ON THE winding drive onto Tybee Island, just in front of Huc-a-Poo’s, sits the Tybee Cottage Art Gallery, a thriving co-op with 23 showing artists and a whole lot of art.
For the month of June, the co-op brings their work to the mainland with “Shades of Blue,” hanging now at Blick Art Supply on Broughton.
“This is the first time we’ve come as a cohesive with, what I think is, a representation of all our work,” notes painter Cate Campbell.
“Shades of Blue” includes eight artists’ sea-inspired work, from a time-lapse photograph of the stars above the Tybee pier to an incredibly detailed painting of shrimping boats to mermaids, waves, and an octopus.
It’s obvious that the Tybee Cottage Art Gallery is a tight-knit group. As Campbell takes me through each piece, she offers tidbits about the artists’ style and their life—C.O. Brown is a former woodworker and deeply religious, Benjamin Turner uses a complex grid system in his paintings, Donna DeFrance Waite didn’t get started with art until later in life.
“It’s important to know about their work so you can sell it when they’re not there,” Campbell notes, but there’s more to it than that.
“One of the best things about being in a co-op is that you teach each other, learn from each other, share ideas.”
Crystal Travaille and her husband, Chris, both pottery artists, recently took ownership of the gallery.
“Before I started renting it, I said, ‘Let’s pretend we are gallery owners three days a month,’ which is fun because you’re in charge of public relations when you’re there,” Travaille says.
“Our price point [at the co-op] is lower than anything in Savannah,” Campbell adds. “And I’m being honest here, the talent and diversity we have in the artists here is as good or better than anything in Savannah. We judge each other and help each other, help with framing and upping our game.”
While some art critics look down on beach landscape paintings, seeing them as boring or gimmicky, I think it’s clear the artists are playing to both their strengths and their audience. As Travaille and Campbell explain, people who come to Tybee want to take home art that represents what they’ve just seen. There’s a booming market for those scenes—Campbell estimates eighty percent of their consumer base is tourists.
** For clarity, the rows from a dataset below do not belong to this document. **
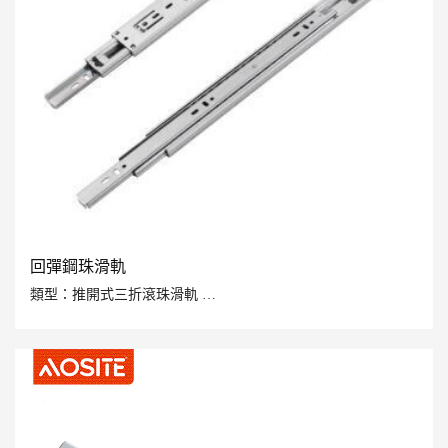
回彈鋼珠滑軌
類型：推開式三折滾珠滑軌
載重量：45kgs
可選尺寸：250mm-600mm
安裝間隙：12。7±0.2 毫米
管道表面處理：鍍鋅/電泳黑
材質：強化冷軋鋼板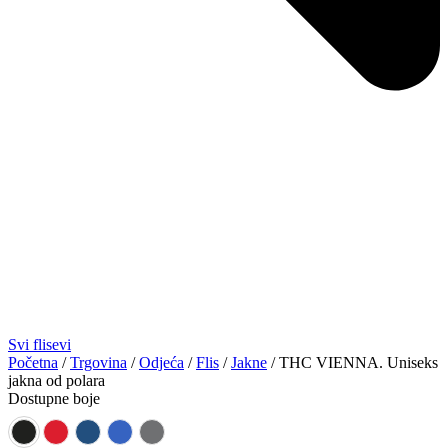
Svi flisevi
Početna
/
Trgovina
/
Odjeća
/
Flis
/
Jakne
/ THC VIENNA. Uniseks
jakna od polara
Dostupne boje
“I’ve been in the arts since I was seventeen years old, and the reality is, I want a place where you can come into that gallery and have no knowledge of art, but you’re drawn to that tree, drawn to that mermaid,” Campbell says.
“You don’t have to have someone test you on art. [The painting] spoke to you. You don’t have to have a knowledge of art to know, ‘Oh, that’s a linen canvas.’ You don’t have to have someone test you on those things—it spoke to you. And in this gallery, we can talk both ways.”
The art for “Shades of Blue” was created for pleasure, not profit, and that distinction shows.
“When you come to a show like this, you’re getting the true essence of the artists here and what they do,” Campbell says, “not just because they want to sell the piece but because it makes them happy. I brought my mermaids because they’re close to my heart. These were not brought here to sell. I think most of these [pieces] are the ones that people felt were representative of them.”
“Shades of Blue” will remain upstairs at Blick for the remainder of June.